Wednesday, April 2, 2014

And the Dark Sacred Night

(This review was originally written for and posted at the Chicago Center for Literature and Photography's site. The publisher graciously provided me with a copy of this book.)

And the Dark Sacred Night, Julia Glass
Read: 19 to 30 March 2014   
3.75 / 5 stars

I don't remember many details from Julia Glass's first novel, Three Junes, other than stumbling upon it that summer between high school and college when I only read books with award medallions emblazoned on their covers, finding justification for such a pretentious pursuit in my enjoyment of that novel. That same ease of getting lost in a story packed with likably intriguing personalities came screaming back after a couple dozen pages into Glass's fifth and most recent offering, And the Dark Sacred Night--a novel that, like the Louis Armstrong song from which it borrows a lyric to refurbish into a title, is unconventionally beautiful and just the right amount of earnest.

Glass returns to a handful of events and characters introduced in her debut novel, dipping into its material for a splash of background color in some places and smaller but crucial supporting detail in others, to spin a new yarn about the connectedness of people and the familial ties that alternately bind and throw out that last viable lifeline. Kit, an out-of-work husband and father, is not only in the throes of a mid-life crisis of crippling proportions but also pushing his wife, however unintentionally, to the limits of her patience. The only solution to Kit's inactivity, he and his wife, Sandra, agree, is to finally seek out the identity of and story behind the father he never knew, as Kit's mother, Daphne, has remained doggedly silent about her teenage lover who died in his 30s, more than 20 years removed from the book's present. Kit's efforts reconnect him with his first stepfather, the man who formally adopted Kit as a boy and with whom a teenage Kit lived well after his mother left, who puts him in contact with the paternal family he never knew existed.

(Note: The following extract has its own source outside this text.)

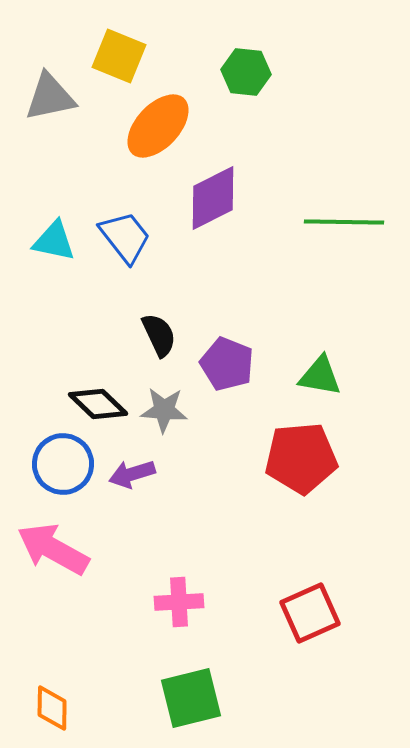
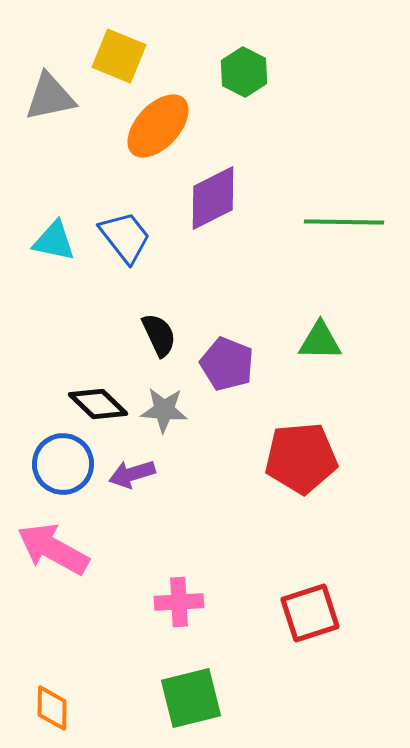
green hexagon: moved 2 px left; rotated 21 degrees clockwise
green triangle: moved 35 px up; rotated 9 degrees counterclockwise
red square: rotated 6 degrees clockwise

Here, the rich backgrounds and layered stories that give each character dimension have also made each character palpable and engaging. These are everyday people with the kind of problems people face every day--making ends meet with dwindling resources, the slowly realized crisis of a faith that was once unshakable, the dawning of an augmented understanding of the self, aging parents and spouses, chronically underestimating the decency of which most people are capable--and who are forced to yield their secrets as others' unanswered questions become too much to bear. What's more, Glass's characters actually behave like adults, aware as they are that no two people want the same things or see the world the same way because every individual is a composite of their unique experiences and places, as well as the private details that add further duality to their personalities. The maturity with which Glass graces her characters allows for their adult dilemmas to be addressed in an adult manner, fostering an effective contrast between the teenage urgency and freedom that emanates from the flashbacks to Daphne's fateful summer at the music camp where Kit was conceived.

As Glass demonstrates her knack for believably and effectively linking people and events across time and connections, she twines them together to revelatory but largely positive effect: A book with a less optimistic regard for human nature wouldn't have allowed Kit to be so warmly welcomed by the grandparents and extended family he meets for the first time in his 40s, nor would his mother be so understanding (but forgivably reluctant) of Kit's need and right to discover his genealogical past for himself. But this isn't a novel that seeks external conflict to move its plot along so much as it demands that the personal growth of its characters develop the story. The recurring element of underestimating people only to be pleasantly surprised is evidence enough that this is a warm-hearted book, as is the way it embraces tragedy as one of the greatest unifiers among those touched by it.

Every good story needs some friction, though, and that which punctuates And the Dark Sacred Night is the novel-long query of conscious that weighs the benefits of lifting the veil of ignorance to gain a fuller understanding of one's self against its consequences, namely the risk that an escalating ripple effect could throw another's life in complete upheaval. But since there is no way to accurately compare what is with what could have been on account of the myriad unpredictable, unforeseeable variables of the roads not travelled, the limbo that comes from a lack of closure is deemed to be a far worse fate than the fleeting hell of slicing open old wounds and setting oneself for new ones. All anyone can do in an unpredictable world is take responsibility for their own happiness and find peace in knowing that any chance is taken with the best intentions.

And the Dark Sacred Night's many successes, unfortunately, do make its faltering missteps jarringly obvious. There is some heavy-handed drawing of parallels (a blizzard forces Kit to prolong the visit to his stepfather; later, when a hurricane similarly traps a house full of newly acquainted connections that share Kit's father as their common bond, it's a bit obvious that storms signal momentous occasions, diminishing the shock of the tragedy the latter sets up) and somewhat laboriously emphasized meanings, as if Glass doesn't always trust her audience to follow her implications. But such things are mostly innocuous grievances, as Glass deftly navigates her way through the most important instances of foreshadowing and symbols.

As a whole, Glass's newest novel is a largely successful one that, like its characters, is a bit uneven and imperfect but is buoyed by hopeful optimism that certainly deserves kudos for avoiding the kind of pat sentiment that is all too tempting to deploy when matters of the heart float so close to the surface.